Thursday, July 06, 2023

James Shapiro doesn't like junk DNA

Shapiro doubles down on his claim that junk DNA doesn't exist.

It's been a while since we've heard from James Shaprio. You might recall that James A. Shapiro is a biochemistry/microbiology professor at the University of Chicago and the author of a book promoting natural genetic engineering. I reviewed his book and didn't like it very much—Shapiro didn't like my review [James Shapiro Never Learns] [James Shapiro Responds to My Review of His Book].

Tuesday, June 27, 2023

Gert Korthof reviews my book

Gert Korthof thinks that the current view of evolution is incomplete and he's looking for a better explanation. He just finished reading my book so he wrote a review on his blog.

Scientists say: 90% of your genome is junk. Have a nice day! Biochemist Laurence Moran defends junk DNA theory

The good news is that I've succeeded in making Gert Korthof think more seriously about junk DNA and random genetic drift. The bad news is that I seem to have given him the impression that natural selection is not an important part of evolution. Furthermore, he insists that "evolution needs both mutation and natural selection" because he doesn't like the idea that random genetic drift may be the most common mechanism of evolution. He thinks that statement only applies at the molecular level. But "evolution" doesn't just refer to adaptation at the level of organisms. It's just not true that all examples of evolution must involve natural selection.

I think I've failed to explain the null hypothesis correctly because Korthof writes,

It's clear this is a polemical book. It is a very forceful criticism of ENCODE and everyone who uncritically accepts and spreads their views including Nature and Science. I agree that this criticism is necessary. However, there is a downside. Moran writes that the ENCODE research goals of documenting all transcripts in the human genome was a waste of money. Only a relatively small group of transcripts have a proven biological function ("only 1000 lncRNAs out of 60,000 were conserved in mammals"; "the number with a proven function is less than 500 in humans"; "The correct null hypothesis is that these long noncoding RNAs are examples of noisy transcription", or junk RNA"). Furthermore, Moran also thinks it is a waste of time and money to identify the functions of the thousands of transcripts that have been found because he knows its all junk. I disagree. The null hypothesis is an hypothesis, not a fact. One cannot assume it is true. That would be the 'null dogma'.

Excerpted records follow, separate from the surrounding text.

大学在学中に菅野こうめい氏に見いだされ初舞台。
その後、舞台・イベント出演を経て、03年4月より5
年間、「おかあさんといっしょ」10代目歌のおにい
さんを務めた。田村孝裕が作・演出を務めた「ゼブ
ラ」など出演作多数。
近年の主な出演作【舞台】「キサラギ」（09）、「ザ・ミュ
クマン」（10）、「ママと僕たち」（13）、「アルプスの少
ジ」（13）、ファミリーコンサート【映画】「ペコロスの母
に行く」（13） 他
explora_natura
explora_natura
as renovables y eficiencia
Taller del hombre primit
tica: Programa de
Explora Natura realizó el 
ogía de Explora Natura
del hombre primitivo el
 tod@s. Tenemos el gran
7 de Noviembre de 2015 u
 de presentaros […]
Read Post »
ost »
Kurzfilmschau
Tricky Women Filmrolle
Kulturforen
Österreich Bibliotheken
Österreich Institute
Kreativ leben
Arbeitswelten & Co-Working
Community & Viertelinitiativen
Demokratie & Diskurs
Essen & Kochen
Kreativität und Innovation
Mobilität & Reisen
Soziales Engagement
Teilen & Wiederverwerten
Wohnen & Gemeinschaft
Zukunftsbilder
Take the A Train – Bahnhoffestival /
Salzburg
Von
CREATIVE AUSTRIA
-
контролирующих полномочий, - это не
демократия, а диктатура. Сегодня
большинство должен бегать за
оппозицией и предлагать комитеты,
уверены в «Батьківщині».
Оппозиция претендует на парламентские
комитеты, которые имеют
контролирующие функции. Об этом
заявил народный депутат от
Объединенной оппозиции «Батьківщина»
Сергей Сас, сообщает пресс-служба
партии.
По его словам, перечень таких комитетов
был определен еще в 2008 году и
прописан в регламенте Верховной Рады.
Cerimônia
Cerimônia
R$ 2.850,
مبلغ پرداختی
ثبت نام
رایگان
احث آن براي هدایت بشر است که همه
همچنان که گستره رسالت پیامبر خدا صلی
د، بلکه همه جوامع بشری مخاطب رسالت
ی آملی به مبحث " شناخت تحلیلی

That's a pretty serious misunderstanding of what I meant to say. I think it was a worthwhile effort to document the number of transcripts in various cell types and all the potential regulatory sequences. What I objected to was the assumption by ENCODE researchers that these transcripts and sites were functional simply because they exist. The null hypothesis is no function and scientists must provide evidence of function in order to refute the null hypothesis.

I think it would be a very good idea to stop further genomic surveys and start identifying which transcripts and putative regulatory elements are actually functional. I'd love to know the answer to that very important question. However, I recognize that it will be expensive and time consuming to investigate every transcript and every putative regulatory element. I don't think any lab is going to assign random transcripts and random transcription factor binding sites to graduate students and postdocs because I suspect that most of those sequences aren't going to have a function. If I were giving out grant money I give it to some other lab. In that sense, I believe that it would be a waste of time and money to search for the function of tens of thousands of transcripts and over one million transcription factor binding sites.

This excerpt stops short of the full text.